Publié le 08/04/2022
Emmanuel Macron à l'université de Ouagadougou, 28 novembre 2017

Sina SCHLIMMER, interview  par Marlène Panara pour Le Point Afrique

À la veille de la présidentielle, quel bilan tirer de son mandat pour le continent africain ? Éléments de réponse avec Sina Schlimmer, chercheuse à l’Ifri.

Le 28 novembre 2017, à l'université de Ouagadougou, Emmanuel Macron avait affiché sa volonté d'un dialogue « direct » et « décomplexé » avec les sociétés civiles, en rupture avec la Françafrique. Durant son mandat, le président a régulièrement pris le contre-pied de ses prédécesseurs, fustigeant la période désormais révolue, selon lui, de la Françafrique. Privilégier le dialogue avec la société civile et la jeunesse africaines plutôt qu'avec ses dirigeants : l'exercice était, dans sa forme, inédit.

Mais la réalité des relations entre le continent et la France s'est rapidement rappelée à lui. Sur le volet sécuritaire, d'abord. En effet, malgré l'opération Barkhane et le soutien de Paris au G5 Sahel, la situation n'a fait que s'enliser. Jusqu'au retrait des troupes françaises, acté le 17 février dernier, remplacées par des agents de la société privée russe Wagner.

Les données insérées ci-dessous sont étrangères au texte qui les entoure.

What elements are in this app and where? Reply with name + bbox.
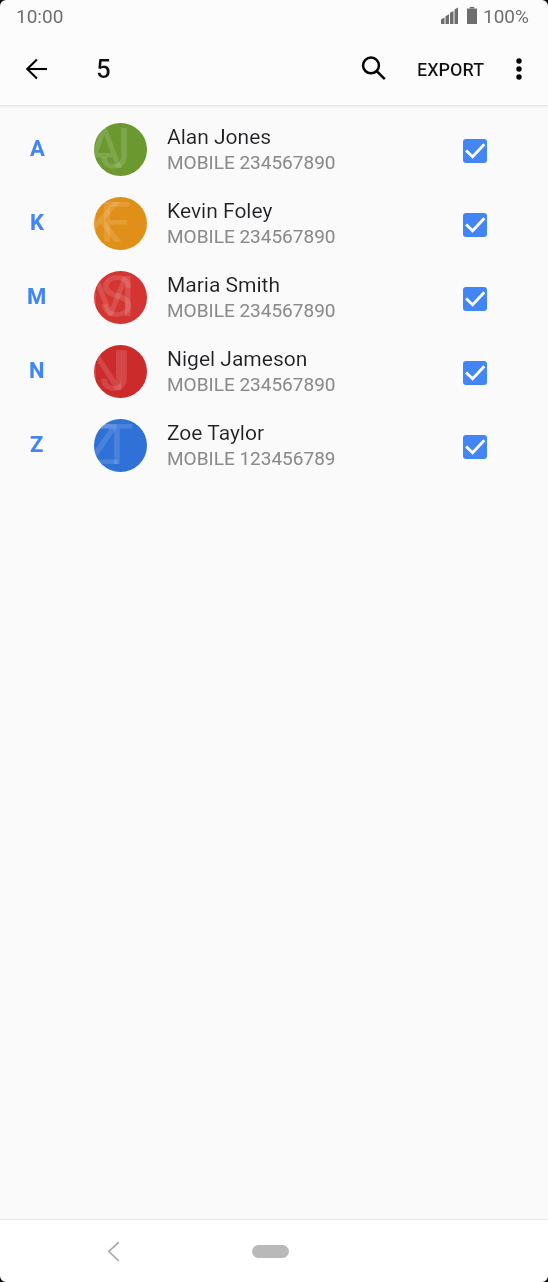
- staticText: Alan Jones: [167, 125, 272, 150]
- button[interactable]: N: [0, 334, 548, 408]
- staticText: MOBILE 123456789: [167, 447, 336, 469]
- staticText: F: [100, 197, 131, 250]
- staticText: Z: [30, 432, 44, 458]
- staticText: Kevin Foley: [167, 199, 273, 224]
- button[interactable]: Selected: [448, 408, 502, 482]
- button[interactable]: Z: [0, 408, 548, 482]
- staticText: 5: [96, 54, 111, 84]
- staticText: N: [29, 358, 45, 384]
- button[interactable]: Selected: [448, 112, 502, 186]
- staticText: MOBILE 234567890: [167, 225, 336, 247]
- staticText: 100%: [483, 5, 529, 27]
- staticText: M: [94, 271, 135, 324]
- staticText: J: [100, 123, 131, 176]
- staticText: K: [94, 197, 122, 250]
- staticText: T: [100, 419, 134, 472]
- staticText: MOBILE 234567890: [167, 373, 336, 395]
- button[interactable]: More options: [494, 44, 543, 93]
- button[interactable]: Search: [347, 42, 401, 96]
- staticText: A: [94, 123, 123, 176]
- staticText: Nigel Jameson: [167, 347, 308, 372]
- staticText: A: [30, 136, 45, 162]
- staticText: MOBILE 234567890: [167, 299, 336, 321]
- button[interactable]: K: [0, 186, 548, 260]
- staticText: MOBILE 234567890: [167, 151, 336, 173]
- staticText: Zoe Taylor: [167, 421, 265, 446]
- staticText: Z: [94, 419, 120, 472]
- button[interactable]: M: [0, 260, 548, 334]
- staticText: J: [100, 345, 131, 398]
- staticText: M: [27, 284, 47, 310]
- button[interactable]: Selected: [448, 260, 502, 334]
- staticText: S: [100, 271, 134, 324]
- staticText: 10:00: [16, 5, 64, 27]
- button[interactable]: Back: [12, 44, 61, 93]
- button[interactable]: Selected: [448, 186, 502, 260]
- staticText: K: [30, 210, 44, 236]
- button[interactable]: Home: [252, 1245, 289, 1258]
- button[interactable]: Back: [92, 1230, 134, 1272]
- button[interactable]: EXPORT: [397, 41, 505, 97]
- button[interactable]: A: [0, 112, 548, 186]
- staticText: EXPORT: [417, 59, 485, 80]
- button[interactable]: Selected: [448, 334, 502, 408]
- staticText: N: [94, 345, 126, 398]
- staticText: Maria Smith: [167, 273, 281, 298]
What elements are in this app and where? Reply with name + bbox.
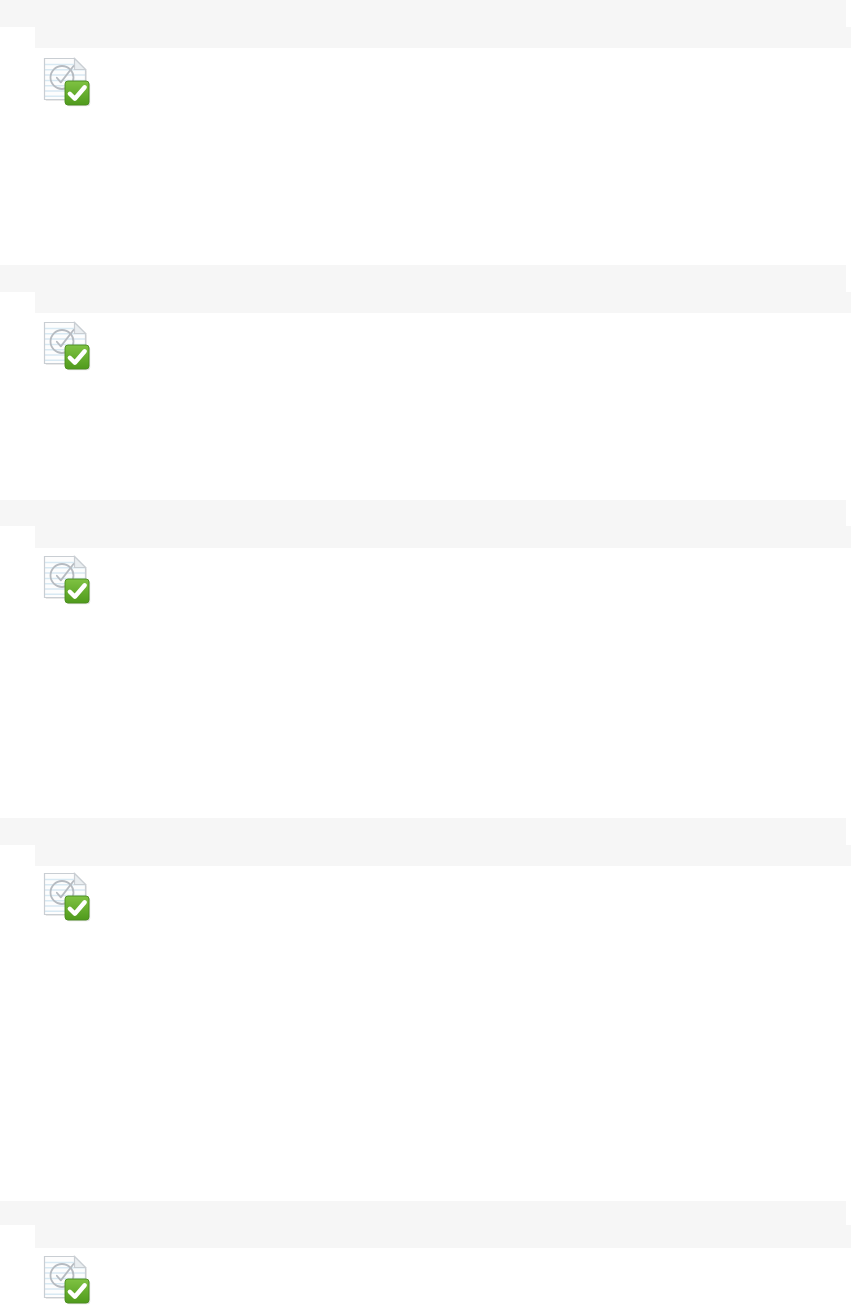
button[interactable]: Completed task document [43,321,91,369]
button[interactable]: Completed task document [43,872,91,920]
button[interactable]: Completed task document [43,555,91,603]
button[interactable]: Completed task document [43,57,91,105]
button[interactable]: Completed task document [43,1255,91,1303]
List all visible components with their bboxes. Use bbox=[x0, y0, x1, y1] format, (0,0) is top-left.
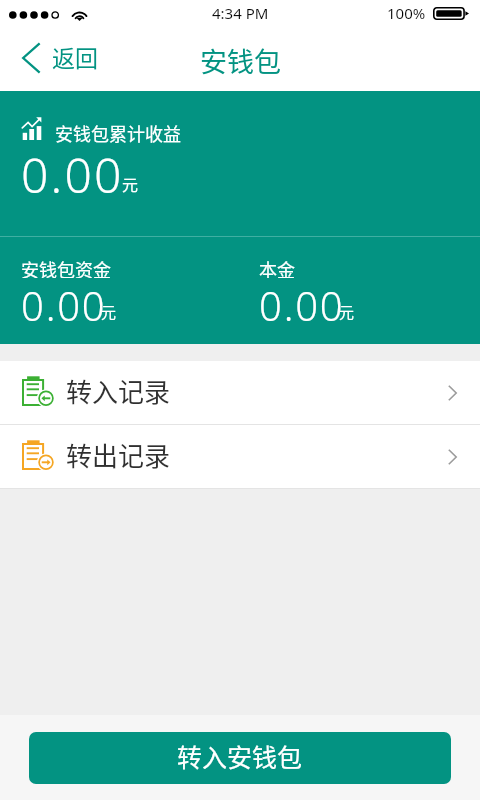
staticText: 0.00 bbox=[21, 142, 124, 207]
staticText: 转出记录 bbox=[66, 436, 171, 474]
staticText: 转入记录 bbox=[66, 372, 171, 410]
staticText: 元 bbox=[101, 301, 117, 323]
staticText: 安钱包资金 bbox=[21, 256, 111, 278]
staticText: 本金 bbox=[259, 256, 295, 278]
staticText: 0.00 bbox=[21, 278, 107, 332]
staticText: 4:34 PM bbox=[212, 3, 269, 23]
button[interactable]: 转入记录 bbox=[0, 361, 480, 424]
staticText: 100% bbox=[387, 3, 426, 23]
staticText: 元 bbox=[122, 172, 139, 195]
staticText: 安钱包累计收益 bbox=[55, 120, 181, 146]
button[interactable]: 返回 bbox=[0, 38, 112, 86]
button[interactable]: 转出记录 bbox=[0, 425, 480, 488]
staticText: 安钱包 bbox=[200, 41, 281, 80]
staticText: 转入安钱包 bbox=[177, 738, 303, 774]
button[interactable]: 转入安钱包 bbox=[29, 732, 451, 784]
staticText: 0.00 bbox=[259, 278, 345, 332]
staticText: 返回 bbox=[52, 40, 98, 73]
staticText: 元 bbox=[339, 301, 355, 323]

Politiquement, ensuite. Ardent défenseur d'une relation renouvelée avec l'Afrique, Emmanuel Macron s'est pourtant affiché, tout au long de son mandat, avec ses chefs d'État controversés. Le président français n'a, par exemple, pas hésité à chaudement féliciter le fils du défunt président Idriss Déby Itno, Mahamat Idriss Déby, après sa nomination à la présidence. Une prise de pouvoir dynastique qui, en Afrique comme ailleurs, a pourtant été très dénoncée.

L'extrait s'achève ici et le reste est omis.